How to Prepare Your Organization for Robot Workers

Ira S. Wolfe

President, Success Performance Solutions

Do you hear that sound? It's the collective gasp of the millions of workers threatened by the likes of artificial intelligence, machine learning, drones and even autonomous vehicles.

Recent headlines like "Robots Are Coming for Jobs of as Many as 800 Million World Wide" and "Workers at Risk as Robots Set to Replace 66M Jobs" deliver a dire forecast of imminent job loss—a robot apocalypse where human workers become redundant.

While it's true that as each advanced technology gains traction some jobs will become extinct, exactly how many jobs will be affected is not an easy number to peg down. No matter the number, it's unlikely humans will become obsolete in the advent of these robot workers. The more likely scenario is that most of our jobs will be reinvented rather than replaced.

This reinvention creates an opportunity to adopt new skills. To do this, both employees and organizations should embrace a culture of learning and accept the reality that they must work with emerging technology, not against it.

The 21st Century of Work

Even though many job titles will remain intact in the future, at least 60 percent of all jobs can be 30 percent automated. That means the skills needed to do almost any job will be different and more complex.

Unfortunately, a large segment of our current workforce is ill-prepared. One in four adults report a mismatch between the skills they have and the skills they need for their current job. And according to Edward Gordon, less than 50 million American workers will eventually qualify to supply a demand of 123 million higher skilled jobs.

Here's the problem in a nutshell: the job opportunities that are available today are 21st-century jobs, but the way most people perform these jobs is still stuck in the previous century. The half-life of a job skill is about five years, meaning every five years, that skill is about half as valuable as it was before. And skills shortages are already affecting business—92 percent of employers surveyed saying the shortage has a negative impact on areas such as productivity, staff turnover and employee satisfaction.

Embracing a No-Collar Workforce

So what are companies and workers to do as new technologies and robots proliferate in the workforce and employees start to lack the necessary skills to adopt?

In order to adopt a cultural shift around how your organization and its employees view the "rise of the machines" and learn the necessary skills to work with them, HR and management should start by asking the following questions:

  • What human skills will be required to manage emerging technologies?
  • What jobs in our organization should we be planning to fully automate in the next 5 years?
  • What tasks will automation not be able to perform better than humans?
  • Which workers will be most severely affected?
  • How many current employees have the ability to step-up and fill the growing skills gap quickly?
  • What new skills will human workers need to acquire to remain valuable members of the changing workforce?

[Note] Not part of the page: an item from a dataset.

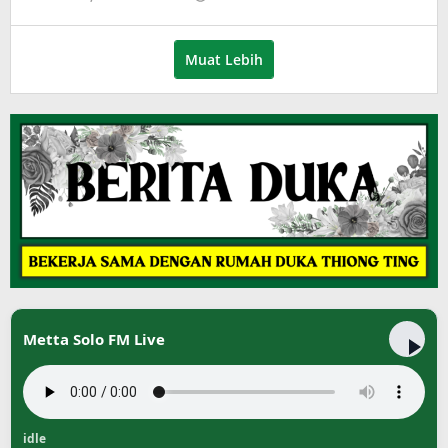
Puspita
Muat Lebih
Metta Solo FM Live
idle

Organizations stand at the intersection of man and machine. What was fiction in the 50s and 60s is reality today. At the heart of this phenomena emerges what Deloitte calls the no-collar workforce. Instead of robots versus humans, think "co-bots" or collaborative robots. Picture hybrid teams of machines or "augmented humans." This shift presents the formidable task of redesigning jobs and reimagining how work gets done.

Instead of technology helping humans become more productive, future work will be completed through the synergy and symbiosis of humans and robots working collaboratively. Each will contribute specialized skills and abilities. Yes, robot workers will help humans become more productive, but humans will also help robots function at peak performance. Unlike past technology that didn't get smarter or learn on its own, new technology will improve spontaneously and instantly. As technology gets smarter "on the fly," its human partner will need to get smarter, too.